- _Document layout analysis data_
BEGIN
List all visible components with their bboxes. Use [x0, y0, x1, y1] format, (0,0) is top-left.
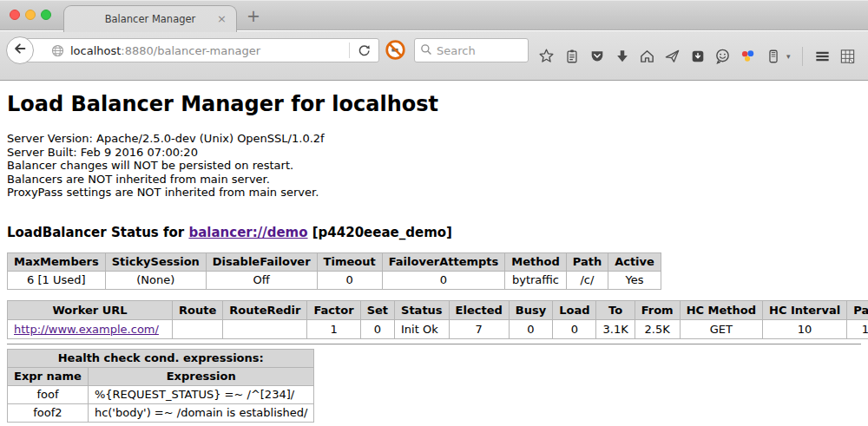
- col-disablefailover: DisableFailover: [206, 252, 317, 271]
- status-heading-suffix: [p4420eeae_demo]: [308, 225, 452, 240]
- cell-factor: 1: [307, 319, 360, 338]
- video-download-icon[interactable]: [689, 48, 706, 64]
- menu-hamburger-icon[interactable]: [814, 48, 831, 64]
- health-table-row: foof %{REQUEST_STATUS} =~ /^[234]/: [8, 385, 314, 403]
- toolbar-divider: [802, 47, 803, 66]
- overflow-caret-icon[interactable]: ▾: [786, 52, 791, 61]
- worker-table-row: http://www.example.com/ 1 0 Init Ok 7 0 …: [8, 319, 868, 338]
- col-routeredir: RouteRedir: [223, 300, 307, 319]
- col-expression: Expression: [88, 367, 314, 385]
- container-extension-icon[interactable]: [765, 48, 781, 64]
- cell-timeout: 0: [317, 271, 382, 289]
- reload-icon[interactable]: [357, 43, 372, 58]
- cell-expr-name-foof: foof: [8, 385, 89, 403]
- col-expr-name: Expr name: [8, 367, 89, 385]
- home-icon[interactable]: [639, 48, 655, 64]
- cell-busy: 0: [509, 319, 552, 338]
- search-input[interactable]: [437, 44, 523, 57]
- window-minimize-button[interactable]: [25, 10, 36, 20]
- health-table-row: foof2 hc('body') =~ /domain is establish…: [8, 403, 314, 422]
- cell-load: 0: [553, 319, 596, 338]
- col-status: Status: [395, 300, 450, 319]
- balancer-demo-link[interactable]: balancer://demo: [188, 225, 307, 240]
- cell-path: /c/: [566, 271, 608, 289]
- cell-method: bytraffic: [505, 271, 566, 289]
- health-table-caption: Health check cond. expressions:: [8, 349, 314, 367]
- pocket-icon[interactable]: [589, 48, 605, 64]
- server-built-line: Server Built: Feb 9 2016 07:00:20: [7, 146, 861, 160]
- tab-title: Balancer Manager: [105, 13, 196, 25]
- worker-table-header-row: Worker URL Route RouteRedir Factor Set S…: [8, 300, 868, 319]
- cell-elected: 7: [449, 319, 509, 338]
- bookmark-star-icon[interactable]: [538, 48, 555, 64]
- balancer-table-header-row: MaxMembers StickySession DisableFailover…: [8, 252, 661, 271]
- cell-status: Init Ok: [395, 319, 450, 338]
- col-hc-method: HC Method: [680, 300, 762, 319]
- col-set: Set: [360, 300, 394, 319]
- cell-hc-method: GET: [680, 319, 762, 338]
- cell-from: 2.5K: [635, 319, 680, 338]
- cell-maxmembers: 6 [1 Used]: [8, 271, 106, 289]
- col-timeout: Timeout: [317, 252, 382, 271]
- tab-bar: Balancer Manager × +: [0, 0, 868, 30]
- back-arrow-icon: [12, 41, 28, 60]
- cell-hc-interval: 10: [763, 319, 847, 338]
- window-close-button[interactable]: [10, 10, 20, 20]
- downloads-icon[interactable]: [614, 48, 630, 64]
- col-busy: Busy: [509, 300, 552, 319]
- proxypass-notice-line: ProxyPass settings are NOT inherited fro…: [7, 186, 861, 200]
- col-method: Method: [505, 252, 566, 271]
- browser-window: Balancer Manager × + localhost:8880/bala…: [0, 0, 868, 426]
- cell-failoverattempts: 0: [382, 271, 505, 289]
- col-load: Load: [553, 300, 596, 319]
- cell-to: 3.1K: [596, 319, 635, 338]
- worker-url-link[interactable]: http://www.example.com/: [14, 323, 159, 336]
- globe-icon: [51, 44, 64, 57]
- server-info: Server Version: Apache/2.5.0-dev (Unix) …: [7, 132, 861, 200]
- cell-expression-foof2: hc('body') =~ /domain is established/: [88, 403, 314, 422]
- balancers-notice-line: Balancers are NOT inherited from main se…: [7, 173, 861, 187]
- page-content: Load Balancer Manager for localhost Serv…: [0, 82, 868, 426]
- colored-dots-extension-icon[interactable]: [740, 48, 756, 64]
- health-table-header-row: Expr name Expression: [8, 367, 314, 385]
- worker-status-table: Worker URL Route RouteRedir Factor Set S…: [7, 300, 868, 339]
- chat-smiley-icon[interactable]: [714, 48, 731, 64]
- search-box[interactable]: [414, 38, 529, 62]
- col-path: Path: [566, 252, 608, 271]
- new-tab-button[interactable]: +: [244, 6, 263, 25]
- search-icon: [420, 43, 432, 59]
- health-check-table: Health check cond. expressions: Expr nam…: [7, 349, 314, 423]
- cell-set: 0: [360, 319, 394, 338]
- col-active: Active: [608, 252, 661, 271]
- toolbar-action-icons: ▾: [538, 31, 856, 81]
- tile-pages-icon[interactable]: [839, 48, 856, 64]
- window-zoom-button[interactable]: [41, 10, 51, 20]
- col-from: From: [635, 300, 680, 319]
- loadbalancer-status-heading: LoadBalancer Status for balancer://demo …: [7, 225, 861, 240]
- page-title: Load Balancer Manager for localhost: [7, 92, 861, 116]
- url-path: :8880/balancer-manager: [121, 44, 260, 57]
- back-button[interactable]: [6, 36, 34, 64]
- cell-expr-name-foof2: foof2: [8, 403, 89, 422]
- url-host: localhost: [70, 44, 121, 57]
- tab-balancer-manager[interactable]: Balancer Manager ×: [63, 5, 237, 32]
- cell-route: [173, 319, 223, 338]
- tab-close-icon[interactable]: ×: [217, 13, 227, 25]
- divider-rule: [7, 344, 861, 345]
- server-version-line: Server Version: Apache/2.5.0-dev (Unix) …: [7, 132, 861, 146]
- cell-expression-foof: %{REQUEST_STATUS} =~ /^[234]/: [88, 385, 314, 403]
- plugin-blocked-icon[interactable]: [385, 39, 406, 61]
- navigation-toolbar: localhost:8880/balancer-manager: [0, 31, 868, 81]
- col-hc-interval: HC Interval: [763, 300, 847, 319]
- url-bar[interactable]: localhost:8880/balancer-manager: [21, 38, 379, 62]
- cell-passes: 1 (0): [847, 319, 868, 338]
- col-to: To: [596, 300, 635, 319]
- balancer-settings-table: MaxMembers StickySession DisableFailover…: [7, 252, 661, 290]
- col-stickysession: StickySession: [105, 252, 206, 271]
- cell-routeredir: [223, 319, 307, 338]
- col-maxmembers: MaxMembers: [8, 252, 106, 271]
- urlbar-divider: [349, 43, 350, 58]
- reading-list-icon[interactable]: [563, 48, 580, 64]
- health-table-caption-row: Health check cond. expressions:: [8, 349, 314, 367]
- send-to-device-icon[interactable]: [664, 48, 681, 64]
END
- _What needs to be done_
Read the entries and show each line that mentions "notice".

- _Expected answer_
- proxypass-notice-line: ProxyPass settings are NOT inherited fro…: [7, 186, 861, 200]
- balancers-notice-line: Balancers are NOT inherited from main se…: [7, 173, 861, 187]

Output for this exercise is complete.